A week before the 1980 presidential election, Ronald Reagan famously asked a debate audience, “Are you better off than you were four years ago?” Though political circumstances change, the question remains: are we in the U.S. better off than we were in the past? Can we expect to be better off in the future? And, most important for the readers of this column, what role will design engineers play in future improvements to the U.S. standard of living?
Economist Robert J. Gordon has pondered these questions most of his life, and has delivered his answers in the form of a 762-page book called The Rise and Fall of American Growth: The U.S. Standard of Living Since the Civil War. The book confirms something that I have long suspected, and makes hard-databased predictions that engineers need to bear in mind.

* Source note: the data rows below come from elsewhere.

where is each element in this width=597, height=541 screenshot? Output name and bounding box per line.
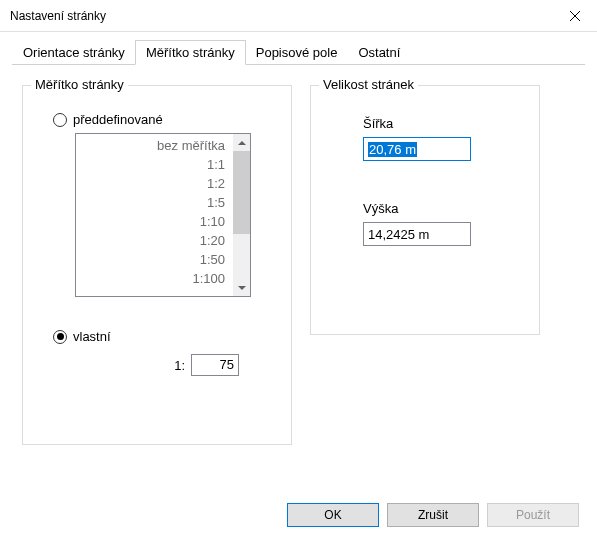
titlebar: Nastavení stránky <box>0 0 597 32</box>
scale-fieldset: Měřítko stránky předdefinované bez měřít… <box>22 85 292 445</box>
radio-predefined-label: předdefinované <box>73 112 163 127</box>
radio-custom[interactable] <box>53 330 67 344</box>
scrollbar[interactable] <box>233 134 250 296</box>
height-label: Výška <box>363 201 523 216</box>
ok-button[interactable]: OK <box>287 503 379 527</box>
scale-list-items[interactable]: bez měřítka 1:1 1:2 1:5 1:10 1:20 1:50 1… <box>76 134 233 296</box>
list-item[interactable]: 1:100 <box>78 269 227 288</box>
custom-scale-input[interactable]: 75 <box>191 354 239 376</box>
scroll-track[interactable] <box>233 151 250 279</box>
dialog-buttons: OK Zrušit Použít <box>287 503 579 527</box>
window-title: Nastavení stránky <box>10 9 552 23</box>
custom-scale-prefix: 1: <box>174 358 185 373</box>
list-item[interactable]: 1:50 <box>78 250 227 269</box>
width-input[interactable]: 20,76 m <box>363 137 471 161</box>
list-item[interactable]: 1:2 <box>78 174 227 193</box>
tab-other[interactable]: Ostatní <box>347 40 411 64</box>
list-item[interactable]: 1:5 <box>78 193 227 212</box>
chevron-down-icon <box>238 286 246 290</box>
cancel-button[interactable]: Zrušit <box>387 503 479 527</box>
dialog-window: Nastavení stránky Orientace stránky Měří… <box>0 0 597 541</box>
apply-button: Použít <box>487 503 579 527</box>
width-value: 20,76 m <box>368 142 417 157</box>
radio-predefined[interactable] <box>53 113 67 127</box>
radio-custom-row[interactable]: vlastní <box>53 329 275 344</box>
tab-orientation[interactable]: Orientace stránky <box>12 40 136 64</box>
height-value: 14,2425 m <box>368 227 429 242</box>
list-item[interactable]: 1:1 <box>78 155 227 174</box>
scroll-thumb[interactable] <box>233 151 250 234</box>
content-area: Měřítko stránky předdefinované bez měřít… <box>0 65 597 445</box>
tab-titleblock[interactable]: Popisové pole <box>245 40 349 64</box>
custom-scale-row: 1: 75 <box>39 354 239 376</box>
close-icon <box>570 11 580 21</box>
height-input[interactable]: 14,2425 m <box>363 222 471 246</box>
tab-strip: Orientace stránky Měřítko stránky Popiso… <box>0 32 597 64</box>
scale-listbox[interactable]: bez měřítka 1:1 1:2 1:5 1:10 1:20 1:50 1… <box>75 133 251 297</box>
list-item[interactable]: bez měřítka <box>78 136 227 155</box>
width-label: Šířka <box>363 116 523 131</box>
list-item[interactable]: 1:10 <box>78 212 227 231</box>
size-fieldset: Velikost stránek Šířka 20,76 m Výška 14,… <box>310 85 540 335</box>
list-item[interactable]: 1:20 <box>78 231 227 250</box>
radio-predefined-row[interactable]: předdefinované <box>53 112 275 127</box>
scroll-down-button[interactable] <box>233 279 250 296</box>
tab-scale[interactable]: Měřítko stránky <box>135 40 246 65</box>
size-legend: Velikost stránek <box>319 77 418 92</box>
chevron-up-icon <box>238 141 246 145</box>
close-button[interactable] <box>552 1 597 31</box>
radio-custom-label: vlastní <box>73 329 111 344</box>
scale-legend: Měřítko stránky <box>31 77 128 92</box>
scroll-up-button[interactable] <box>233 134 250 151</box>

Gordon’s basic message is simple. The period 1940 to 1970 – the economic golden age when a U.S. citizen with only a high-school education could get a good job, marry, have children, and afford a new house and a new car – was very likely unique, and will never return. Gordon judges its uniqueness by a measure he calls “total factor productivity” or TFP.
You have probably heard of gross national product, or GNP, which is basically the total output of a nation’s goods and services. As I understand it, TFP is the amount of economic output for a given input of labor and capital. Any innovation that lets someone produce more value (a widget or a service) with fewer people or fewer dollars invested in capital equipment will increase TFP. And a growing TFP is what makes an economy attractive to live in. It opens up good employment opportunities, encourages productive investment, and makes life easier in general.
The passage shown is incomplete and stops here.